Naproxen is one of the original non-steroidal anti-inflammatory drugs (NSAIDs) that target the cyclooxygenase (COX) enzymes, yet the molecular basis of its interaction with COX enzymes has not been well established. Through a structure-activity-guided approach, Lawrence Marnett and colleagues uncover interactions that dictate naproxen binding to COX-2 and distinguish it from other NSAIDs that bind the COX enzymes.

There are at least four structural classes of molecules that characterize NSAIDs. Naproxen is a relatively simple molecule, containing three functional groups: an arylpropionic acid (carboxylate), a p-methoxy group and an α–methyl group on a naphthyl scaffold. As a drug, naproxen inhibits both COX-1 and COX-2 with comparable IC50s and exhibits gastrointestinal side effects, but reduced cardiovascular side effects relative to other selective as well as non-selective COX inhibitors.

To probe the interaction between naproxen and the COX enzymes, Marnett and colleagues mutated residues R120 and Y355 of murine COX-2 (mCOX-2), as these residues have been identified to mediate the canonical interaction of the arylcarboxylic acid family of NSAIDs. These mutations suggest that the carboxylate group of naproxen binds in the canonical orientation, coordinated to these two residues. To verify this and to identify other naproxen interactions with mCOX-2, the authors solved the co-crystal structure at 1.7 Å resolution.

This high resolution structure enabled visualization of solvent, ion and detergent molecules not observed in lower resolution structures of the COX enzymes, as well as subtle differences from existing co-crystal structures with COX-2. The naproxen-mCOX-2 complex also revealed a single orientation of naproxen within the COX-2 active site. Beyond the hydrogen-bonding interactions of the naproxen carboxylate group to R120 and Y355 predicted from the mutagenesis data, all other interactions are van der Waals contacts. W387 is an important residue at the top of the mCOX-2 active site. That naproxen was unable to inhibit a W387F mutant, whereas other NSAIDs like diclofenac and indomethacin could inhibit enzymatic activity suggests that an interaction between naproxen and this residue is specific to this NSAID.
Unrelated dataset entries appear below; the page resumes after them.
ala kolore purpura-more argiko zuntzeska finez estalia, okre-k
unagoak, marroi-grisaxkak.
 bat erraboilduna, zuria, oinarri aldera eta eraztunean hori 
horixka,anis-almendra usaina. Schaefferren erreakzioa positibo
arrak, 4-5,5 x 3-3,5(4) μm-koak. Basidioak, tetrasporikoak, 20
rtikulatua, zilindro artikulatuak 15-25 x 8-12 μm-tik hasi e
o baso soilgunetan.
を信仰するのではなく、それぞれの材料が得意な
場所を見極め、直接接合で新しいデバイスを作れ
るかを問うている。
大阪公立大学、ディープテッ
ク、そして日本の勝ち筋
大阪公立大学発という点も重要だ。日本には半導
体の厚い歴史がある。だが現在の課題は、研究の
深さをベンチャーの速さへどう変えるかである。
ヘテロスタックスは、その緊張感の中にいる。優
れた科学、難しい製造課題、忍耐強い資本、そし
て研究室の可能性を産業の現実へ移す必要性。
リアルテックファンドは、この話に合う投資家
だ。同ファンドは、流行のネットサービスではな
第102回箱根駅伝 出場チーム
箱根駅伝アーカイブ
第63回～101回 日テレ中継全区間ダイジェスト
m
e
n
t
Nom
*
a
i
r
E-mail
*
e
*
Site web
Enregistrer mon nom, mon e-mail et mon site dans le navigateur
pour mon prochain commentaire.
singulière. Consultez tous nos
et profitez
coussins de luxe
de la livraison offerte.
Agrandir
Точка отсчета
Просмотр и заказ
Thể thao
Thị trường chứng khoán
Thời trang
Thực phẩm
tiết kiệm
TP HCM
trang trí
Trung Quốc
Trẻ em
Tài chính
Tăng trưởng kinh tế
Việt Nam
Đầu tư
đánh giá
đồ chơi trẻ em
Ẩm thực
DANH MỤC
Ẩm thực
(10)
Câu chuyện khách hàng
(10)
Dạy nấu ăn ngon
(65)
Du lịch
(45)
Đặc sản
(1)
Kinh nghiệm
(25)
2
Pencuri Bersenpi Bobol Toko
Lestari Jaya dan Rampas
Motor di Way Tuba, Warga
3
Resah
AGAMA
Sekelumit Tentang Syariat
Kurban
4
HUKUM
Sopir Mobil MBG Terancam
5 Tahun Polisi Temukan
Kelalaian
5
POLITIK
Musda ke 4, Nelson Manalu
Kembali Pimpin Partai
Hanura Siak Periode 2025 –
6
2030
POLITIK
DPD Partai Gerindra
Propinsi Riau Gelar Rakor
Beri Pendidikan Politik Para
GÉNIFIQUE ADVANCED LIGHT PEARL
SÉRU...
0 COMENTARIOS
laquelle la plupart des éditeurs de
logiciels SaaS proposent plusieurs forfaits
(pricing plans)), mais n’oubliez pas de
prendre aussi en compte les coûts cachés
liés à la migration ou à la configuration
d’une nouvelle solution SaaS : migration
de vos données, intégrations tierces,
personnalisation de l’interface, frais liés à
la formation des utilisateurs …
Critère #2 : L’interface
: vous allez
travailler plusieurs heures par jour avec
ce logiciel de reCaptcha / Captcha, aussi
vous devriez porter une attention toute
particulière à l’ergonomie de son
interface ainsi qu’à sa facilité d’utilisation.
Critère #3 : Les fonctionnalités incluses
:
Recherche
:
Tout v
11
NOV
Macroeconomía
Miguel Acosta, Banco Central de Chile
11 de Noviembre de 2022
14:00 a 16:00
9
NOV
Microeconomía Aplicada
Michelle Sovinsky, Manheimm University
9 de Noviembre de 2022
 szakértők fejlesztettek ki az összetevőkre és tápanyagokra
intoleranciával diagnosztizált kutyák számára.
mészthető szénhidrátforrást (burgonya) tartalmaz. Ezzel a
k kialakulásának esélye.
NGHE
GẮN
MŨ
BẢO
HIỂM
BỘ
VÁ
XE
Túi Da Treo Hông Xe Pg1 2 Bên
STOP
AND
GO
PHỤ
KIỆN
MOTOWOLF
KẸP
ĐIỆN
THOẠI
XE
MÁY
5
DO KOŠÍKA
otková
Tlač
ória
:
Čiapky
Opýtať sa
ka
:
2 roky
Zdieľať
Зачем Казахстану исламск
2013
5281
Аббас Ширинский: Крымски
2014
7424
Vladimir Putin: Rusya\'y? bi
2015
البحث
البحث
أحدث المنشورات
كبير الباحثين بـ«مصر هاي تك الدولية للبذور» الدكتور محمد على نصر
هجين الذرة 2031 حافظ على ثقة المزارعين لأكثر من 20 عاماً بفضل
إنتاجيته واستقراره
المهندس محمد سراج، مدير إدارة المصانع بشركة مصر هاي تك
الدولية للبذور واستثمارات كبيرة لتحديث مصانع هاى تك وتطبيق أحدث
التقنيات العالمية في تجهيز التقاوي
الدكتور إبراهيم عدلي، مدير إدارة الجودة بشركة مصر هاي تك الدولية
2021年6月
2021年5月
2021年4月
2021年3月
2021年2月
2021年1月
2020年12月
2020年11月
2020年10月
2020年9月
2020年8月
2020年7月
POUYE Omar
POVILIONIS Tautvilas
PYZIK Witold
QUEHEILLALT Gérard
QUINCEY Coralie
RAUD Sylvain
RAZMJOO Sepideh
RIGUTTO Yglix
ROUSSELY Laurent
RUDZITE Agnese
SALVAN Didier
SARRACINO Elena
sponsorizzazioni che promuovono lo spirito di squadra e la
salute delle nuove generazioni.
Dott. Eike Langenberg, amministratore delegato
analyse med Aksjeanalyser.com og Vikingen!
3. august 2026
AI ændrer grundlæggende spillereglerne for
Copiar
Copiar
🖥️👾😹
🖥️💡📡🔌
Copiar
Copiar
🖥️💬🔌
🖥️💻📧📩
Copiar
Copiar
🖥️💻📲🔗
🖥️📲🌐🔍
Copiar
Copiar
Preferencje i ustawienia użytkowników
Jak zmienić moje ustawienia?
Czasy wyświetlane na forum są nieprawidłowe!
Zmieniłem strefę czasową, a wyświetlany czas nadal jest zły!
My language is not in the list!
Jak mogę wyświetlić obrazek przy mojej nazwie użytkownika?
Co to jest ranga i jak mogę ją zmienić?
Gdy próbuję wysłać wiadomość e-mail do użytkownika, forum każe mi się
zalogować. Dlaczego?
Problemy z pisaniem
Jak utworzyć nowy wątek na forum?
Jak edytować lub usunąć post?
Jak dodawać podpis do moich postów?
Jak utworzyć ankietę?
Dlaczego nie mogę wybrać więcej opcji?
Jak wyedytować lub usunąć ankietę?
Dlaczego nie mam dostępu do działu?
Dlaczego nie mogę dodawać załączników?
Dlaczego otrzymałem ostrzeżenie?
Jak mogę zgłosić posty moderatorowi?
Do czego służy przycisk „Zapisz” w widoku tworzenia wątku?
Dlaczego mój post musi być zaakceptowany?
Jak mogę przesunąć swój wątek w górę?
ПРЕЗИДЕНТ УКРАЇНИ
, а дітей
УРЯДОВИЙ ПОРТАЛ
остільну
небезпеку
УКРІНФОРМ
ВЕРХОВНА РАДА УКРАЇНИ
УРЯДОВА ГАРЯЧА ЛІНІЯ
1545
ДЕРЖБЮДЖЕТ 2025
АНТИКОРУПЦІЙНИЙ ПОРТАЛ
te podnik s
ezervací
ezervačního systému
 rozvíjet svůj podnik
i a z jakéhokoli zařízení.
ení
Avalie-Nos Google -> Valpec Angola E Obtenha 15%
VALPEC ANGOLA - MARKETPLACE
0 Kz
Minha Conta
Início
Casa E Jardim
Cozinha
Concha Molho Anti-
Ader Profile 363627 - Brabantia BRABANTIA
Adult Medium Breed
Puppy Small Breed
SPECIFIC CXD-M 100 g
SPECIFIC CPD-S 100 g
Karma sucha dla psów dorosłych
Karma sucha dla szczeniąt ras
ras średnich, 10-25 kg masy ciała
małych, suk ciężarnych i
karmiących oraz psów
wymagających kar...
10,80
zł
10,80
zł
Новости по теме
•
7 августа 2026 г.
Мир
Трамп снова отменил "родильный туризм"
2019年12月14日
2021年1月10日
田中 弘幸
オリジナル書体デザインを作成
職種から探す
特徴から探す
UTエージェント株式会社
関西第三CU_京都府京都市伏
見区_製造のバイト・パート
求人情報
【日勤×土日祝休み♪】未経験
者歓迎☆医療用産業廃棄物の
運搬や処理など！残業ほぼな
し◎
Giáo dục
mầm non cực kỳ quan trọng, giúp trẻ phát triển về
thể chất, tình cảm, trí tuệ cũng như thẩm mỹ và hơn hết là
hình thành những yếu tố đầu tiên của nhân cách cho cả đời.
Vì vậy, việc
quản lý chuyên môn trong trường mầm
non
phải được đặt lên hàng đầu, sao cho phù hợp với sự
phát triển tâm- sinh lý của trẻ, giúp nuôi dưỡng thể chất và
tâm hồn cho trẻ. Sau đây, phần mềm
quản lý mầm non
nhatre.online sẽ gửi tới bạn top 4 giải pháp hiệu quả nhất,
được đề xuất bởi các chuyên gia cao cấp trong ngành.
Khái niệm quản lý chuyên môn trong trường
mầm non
Turning to mutagenesis of the naproxen molecule, the authors substituted the α–methyl group with hydrogen, ethyl or dimethyl substituents and found a loss of enzymatic potency with each of them, indicating that an (S)-methyl group at this position is critical. The co-structure shows that this group inserts into a small hydrophobic cleft below V349, which seems to anchor naproxen within the active site and reinforce the canonical binding orientation. A similar structure-activity relationship analysis of the naproxen p-methoxy group suggested the importance of this constituent at the top of the enzyme active site channel. Interestingly, p-ethyl and p-methylthio substitutions at this position still allowed inhibition of mCOX-2, but these compounds could not inhibit ovine COX-1.

Also surprising was that both of these analogs inhibited the W387F COX-2 mutant as effectively as they inhibited the wild-type enzyme.

To follow up on these observations of COX-2 selectivity, the authors solved a second co-structure, this time between the p-methylthio naproxen derivative and mCOX-2. Compared to the naproxen co-structure, there was a shift of the carboxylate tails of the compounds and a new interaction between the naphthyl backbone of the p-methylthio naproxen, while many of the other interactions remain the same in the two co-structures.

These results define the contribution of the COX protein and naproxen atoms to the affinity and suggest that there is little tolerance for mutation in either component. This could tend to complicate any attempts to modify naproxen to eliminate the unwanted gastrointestinal side effects of the drug.